LOS ANGELES — Jake Bauers thought his big-league career was over.
And he wasn’t all that far into it.
The first baseman-outfielder, a seventh-round pick of the Padres in 2013 out of Marina High School (Huntington Beach, California) who debuted in the majors in 2018 with the Mariners, reached a crossroads at the age of 26 in early June 2022 while with Triple-A Louisville, a Reds affiliate.
It was Bauers’ third organization in four years (he had stints in the big leagues with Tampa Bay, Cleveland and Seattle from 2018-21 without distinction).
In a deal on June 3, 2022, that was barely noticed, the Yankees, desperately trying to add outfield depth — preferably a lefty-swinging outfielder — acquired Bauers from Cincinnati for cash considerations.
He was at the nadir of his professional career, having hit .135 with three homers and a .547 OPS in 29 games with Louisville.
“I didn’t know if I would ever be back in the big leagues,” he said.
It didn’t happen last season. Bauers hit .226 with five homers and a .757 OPS in 32 games with Triple-A Scranton/Wilkes-Barre. But that slight uptick in production turned out to be the start of something.

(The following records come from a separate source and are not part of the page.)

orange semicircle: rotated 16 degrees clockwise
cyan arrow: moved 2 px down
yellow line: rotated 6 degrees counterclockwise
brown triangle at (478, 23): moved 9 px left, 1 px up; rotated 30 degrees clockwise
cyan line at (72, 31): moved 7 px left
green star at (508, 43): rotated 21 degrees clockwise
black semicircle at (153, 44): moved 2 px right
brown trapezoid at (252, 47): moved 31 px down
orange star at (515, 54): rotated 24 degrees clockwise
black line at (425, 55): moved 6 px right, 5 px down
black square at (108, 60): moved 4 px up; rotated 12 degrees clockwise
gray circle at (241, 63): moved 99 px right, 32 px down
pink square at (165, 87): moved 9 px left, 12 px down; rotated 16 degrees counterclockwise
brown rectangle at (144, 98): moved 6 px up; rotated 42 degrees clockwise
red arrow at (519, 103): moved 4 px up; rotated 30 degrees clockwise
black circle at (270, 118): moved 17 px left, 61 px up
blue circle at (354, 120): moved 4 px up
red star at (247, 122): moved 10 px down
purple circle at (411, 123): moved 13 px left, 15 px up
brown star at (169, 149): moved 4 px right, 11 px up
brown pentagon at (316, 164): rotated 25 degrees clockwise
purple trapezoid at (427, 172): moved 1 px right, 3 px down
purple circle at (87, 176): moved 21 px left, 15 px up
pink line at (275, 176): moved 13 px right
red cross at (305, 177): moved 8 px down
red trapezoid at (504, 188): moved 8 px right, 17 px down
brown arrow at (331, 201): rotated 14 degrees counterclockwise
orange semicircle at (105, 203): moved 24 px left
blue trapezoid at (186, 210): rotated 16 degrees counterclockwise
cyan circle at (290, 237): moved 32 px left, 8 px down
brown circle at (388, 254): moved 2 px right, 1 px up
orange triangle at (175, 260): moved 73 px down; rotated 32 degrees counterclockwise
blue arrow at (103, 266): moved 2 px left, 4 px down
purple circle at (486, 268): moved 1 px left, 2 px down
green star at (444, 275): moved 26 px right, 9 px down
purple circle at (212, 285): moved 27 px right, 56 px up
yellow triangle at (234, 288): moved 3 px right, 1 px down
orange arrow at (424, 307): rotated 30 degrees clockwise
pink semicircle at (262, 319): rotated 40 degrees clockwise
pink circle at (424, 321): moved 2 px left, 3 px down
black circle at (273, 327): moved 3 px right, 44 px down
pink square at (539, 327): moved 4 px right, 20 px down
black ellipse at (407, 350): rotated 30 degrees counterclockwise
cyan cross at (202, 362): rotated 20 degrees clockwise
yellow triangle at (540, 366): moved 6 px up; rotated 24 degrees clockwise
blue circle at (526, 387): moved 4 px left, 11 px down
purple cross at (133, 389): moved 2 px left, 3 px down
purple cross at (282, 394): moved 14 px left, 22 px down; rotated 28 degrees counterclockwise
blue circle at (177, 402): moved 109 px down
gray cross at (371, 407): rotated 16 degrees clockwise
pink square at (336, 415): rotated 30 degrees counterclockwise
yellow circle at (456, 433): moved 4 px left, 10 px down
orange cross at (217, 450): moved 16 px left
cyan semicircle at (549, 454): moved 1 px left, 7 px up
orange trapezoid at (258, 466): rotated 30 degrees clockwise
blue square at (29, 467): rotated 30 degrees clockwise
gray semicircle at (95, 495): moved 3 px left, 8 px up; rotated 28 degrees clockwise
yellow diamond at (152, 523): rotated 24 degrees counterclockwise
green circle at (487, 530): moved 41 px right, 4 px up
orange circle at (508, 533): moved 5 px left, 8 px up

Dating to his high school days, Bauers had always shown a fair degree of explosiveness in his bat. The Yankees felt that with some tweaks, they could unlock it again.
When he reported to Scranton, the significant change hitting coach Trevor Amicone wanted from Bauers was a change in his swing path, “getting my bat path flatter through the zone.”

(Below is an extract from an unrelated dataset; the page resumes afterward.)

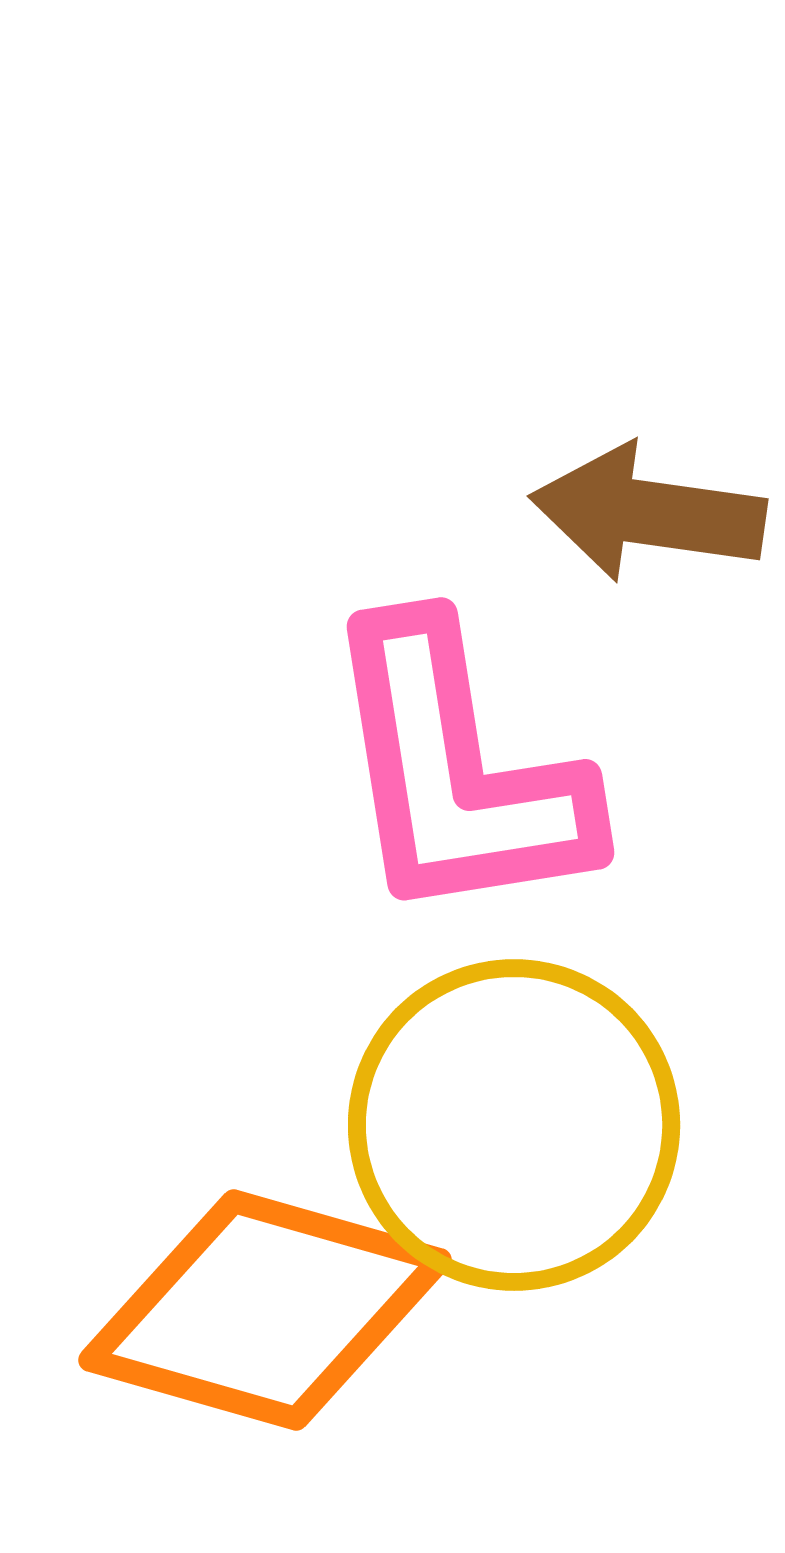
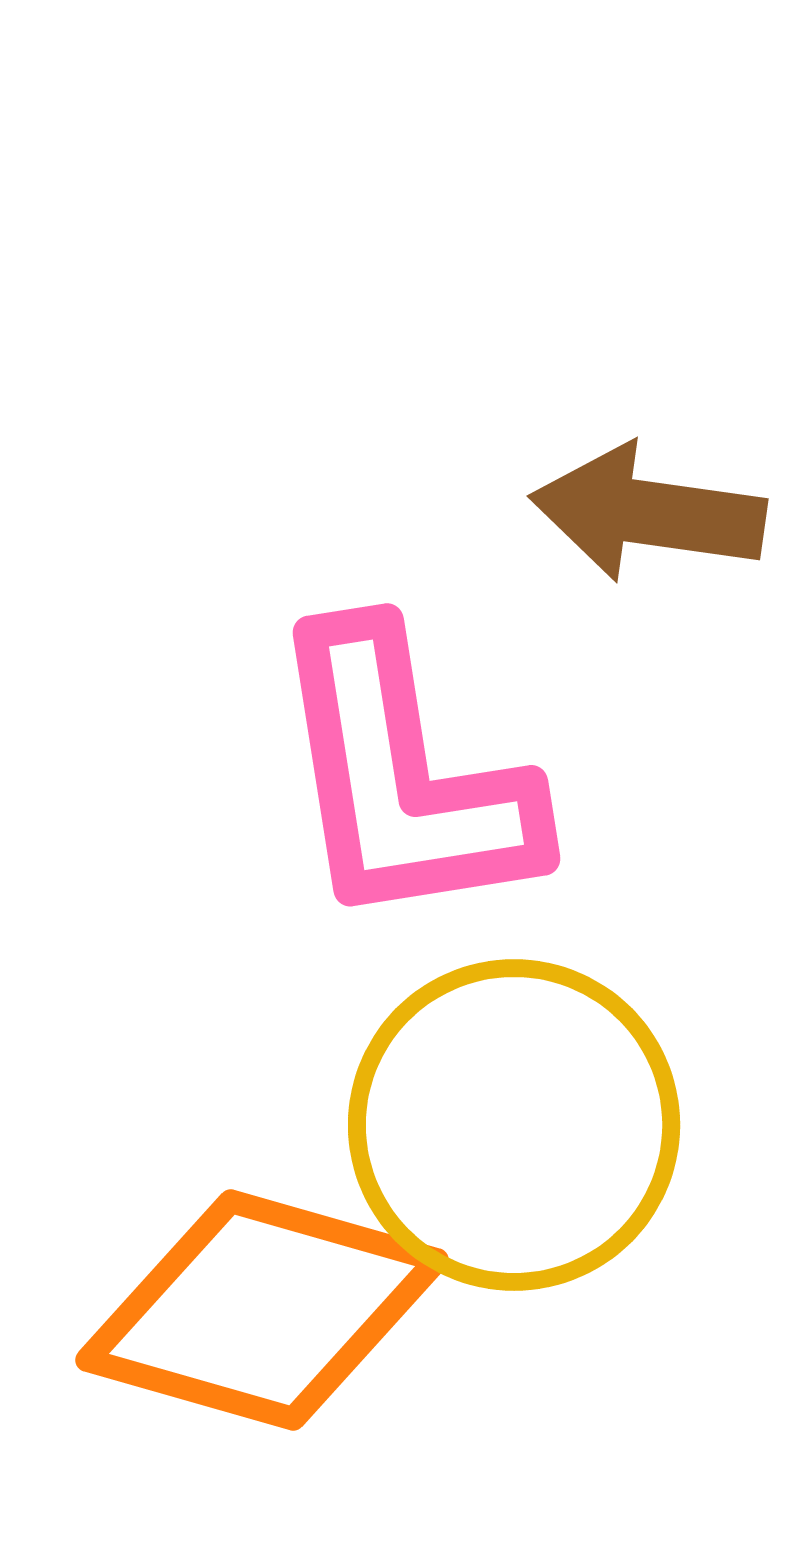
pink L-shape: moved 54 px left, 6 px down
orange diamond: moved 3 px left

Baseball players, the ultimate creatures of habit and routine, often are reluctant to make big changes to their approach.
Bauers did not push back. The reason was obvious.

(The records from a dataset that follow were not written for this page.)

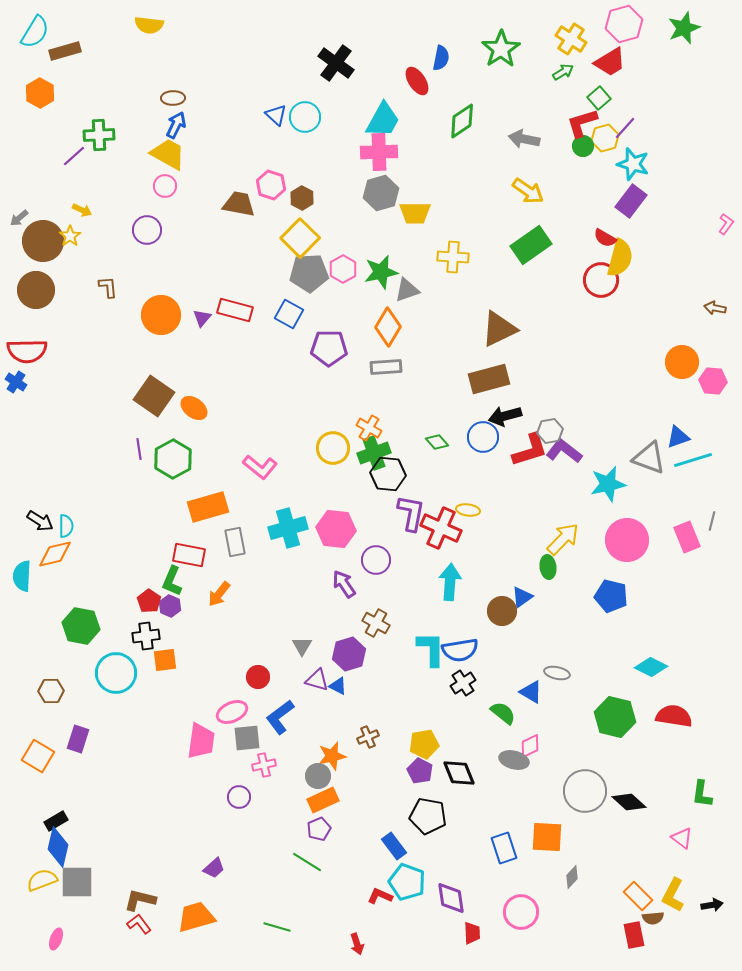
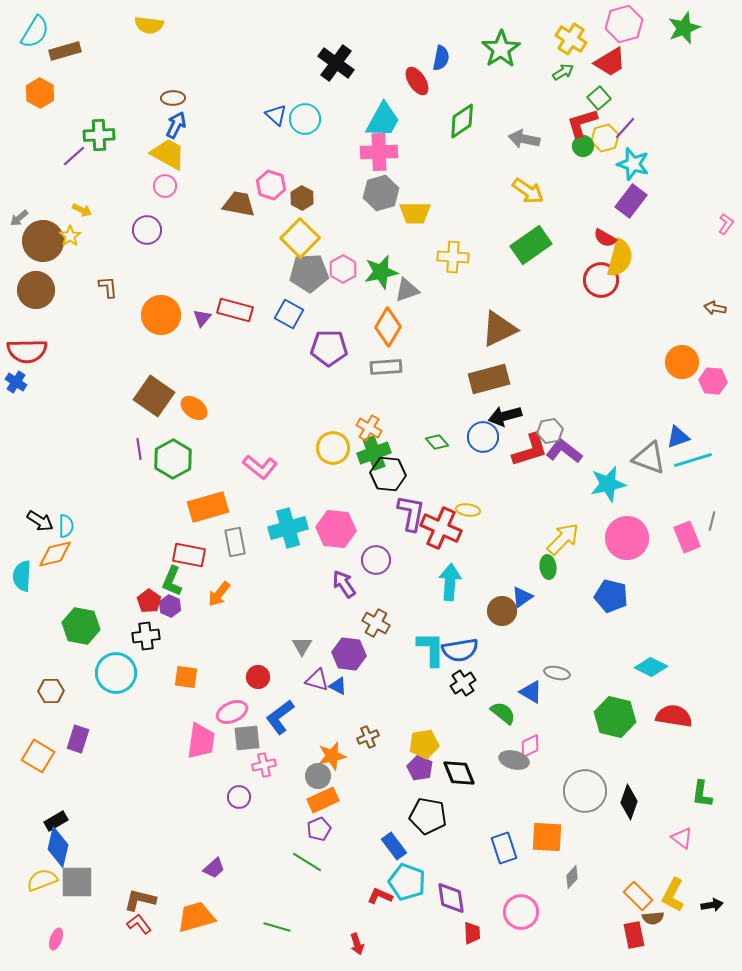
cyan circle at (305, 117): moved 2 px down
pink circle at (627, 540): moved 2 px up
purple hexagon at (349, 654): rotated 24 degrees clockwise
orange square at (165, 660): moved 21 px right, 17 px down; rotated 15 degrees clockwise
purple pentagon at (420, 771): moved 3 px up
black diamond at (629, 802): rotated 68 degrees clockwise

“I had nothing to lose,” he said. “I was hitting a buck-30 in Triple-A, feeling like I might have been at the end of my career . . . When I got traded over and they said, ‘Hey, this is what we do here,’ I said, ‘Whatever you guys want me to do is what I’m going to do.’ So all credit goes to them.”
Bauers, a non-roster invitee to spring training, enjoyed a standout Grapefruit League season. Though he didn’t homer, he consistently made solid contact, hitting .407 with an .877 OPS in 13 games.
With too many outfielders in front of him, he never garnered serious consideration for a roster spot out of camp, but he put himself on the club’s radar for when the inevitable attrition of the 162-game regular season started to take hold.
When the Yankees needed to bring up an outfielder April 28 for their taxi squad — they were deciding whether to put Aaron Judge on the injured list, which they eventually did — Bauers’ performance to that point of the Triple-A season made him the obvious choice. At the time of his promotion, he was hitting .319 with nine homers and a 1.271 OPS in 21 games with Scranton.
“He’s got big-time pop,” Aaron Boone said after watching Bauers hit a pair of two-run homers Saturday in a 6-3 victory over the Dodgers, which gave him five homers and an .890 OPS in 26 games. “You see him hit balls to straightaway leftfield, all over the park, deep, where the big guys hit them. And he does a pretty good job of controlling the strike zone, too. I think he’s just a talented guy.”
Bauers singled and scored the first run of the game in the seventh Sunday night before J.D. Martinez hit a tying two-out homer off Domingo German in the bottom of the inning.
Among the worst secrets in the game is the Yankees’ continued pursuit of a lefty-hitting outfielder, which at the moment remains a trade deadline priority. But if Bauers continues on this path . . . well, he won’t let himself project that far ahead. His time in the game has taught him that.
“I’m still in a mode where I’m just taking every day day by day,” he said. “I’m grateful every day I get to walk into this building. As long as they let me in, I’ll give them everything I’ve got.”